Microsoft’s new Windows Phone 7 operating system got “off to a slow start,” according to market researcher NPD, with phones based on the software accounting for just two percent of U.S. consumer smartphone sales in the fourth quarter.

That is a slower start than either Android or Palm’s webOS had in their debut, NPD said. Windows Phone 7′s sales put it not only behind Android, Apple and RIM, but also behind its own, older Windows Mobile operating system. Windows Phone 7′s two percent share was roughly equal to what HP’s Palm share was for the fourth quarter.

“With its mid-quarter launch, Windows Phone 7 entered the epicenter of competition between iOS and Android at AT&T,” NPD analyst Ross Rubin said in a statement. “Both competitors offer mature feature sets and large app libraries. Microsoft has made the case for Windows Phone 7′s differentiation and improved integration. Now, the company must close the feature gap, offer more exclusive capabilities, work with partners to deliver hardware with better differentiation, and leverage its extensive experience in driving developer communities to increase its app offerings.”

Microsoft has said some two million phones running Windows Phone 7 were sold to carriers worldwide, but has offered no data on the rate at which the devices were actually leaving store shelves.

AT&T, which sells the broadest array of Windows Phone 7 models, also hasn’t given specific sales figures but said that the numbers have been growing steadily since launch.
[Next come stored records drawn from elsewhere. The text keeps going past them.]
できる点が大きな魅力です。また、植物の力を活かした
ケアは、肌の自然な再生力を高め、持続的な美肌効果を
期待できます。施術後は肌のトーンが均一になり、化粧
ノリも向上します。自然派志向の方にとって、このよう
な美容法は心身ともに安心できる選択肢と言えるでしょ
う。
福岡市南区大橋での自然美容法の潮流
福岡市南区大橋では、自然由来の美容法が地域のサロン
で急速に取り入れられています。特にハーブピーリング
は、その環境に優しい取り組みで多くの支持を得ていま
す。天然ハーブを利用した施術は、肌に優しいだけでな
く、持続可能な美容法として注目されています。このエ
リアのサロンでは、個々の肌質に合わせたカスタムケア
LG, one of the phone makers that built Windows 7 models, indicated its sales were less than it had hoped.

Microsoft downplayed the meaningfulness of early sales figures.
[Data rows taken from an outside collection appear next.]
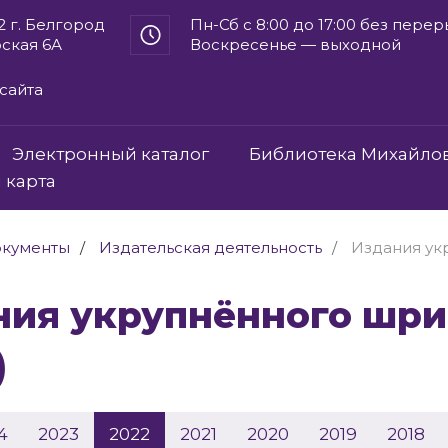
2 г. Белгород
Пн-Сб с 8:00 до 17:00 без пере
рская 6А
Воскресенье — выходной
сайта
Электронный каталог
Библиотека Михайло
 карта
кументы
Издательская деятельность
Издания ук
)
4
2023
2022
2021
2020
2019
2018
“Sales are an important measure of success, but for a new platform customer satisfaction and active developer investment can be even more important leading indicators of long-term success,” a representative said in a statement, reiterating comments that the company made last week noting high customer satisfaction numbers and a growing base of applications. “These early signs of satisfaction from customers and developers are reason to be bullish about the foundation for long-term success for Windows Phone 7.”

Overall, NPD said that Android grew its share nine points during the quarter, grabbing 53 percent of the consumer market, while Apple iPhones accounted for 19 percent of the market, down four percentage points. RIM also had a 19 percent share, a drop of two percentage points.

The five top-selling handsets included three Android models and two versions of the iPhone–the iPhone 4 and iPhone 3GS. The iPhone 4 was the top-selling device, followed by the Motorola Droid X and HTC Evo 4G. The iPhone 3GS was the fourth-best-selling model, followed by the Motorola Droid 2. Motorola has already said it expects to take a hit this quarter, as its top-selling devices are on Verizon, which is now getting an iPhone of its own.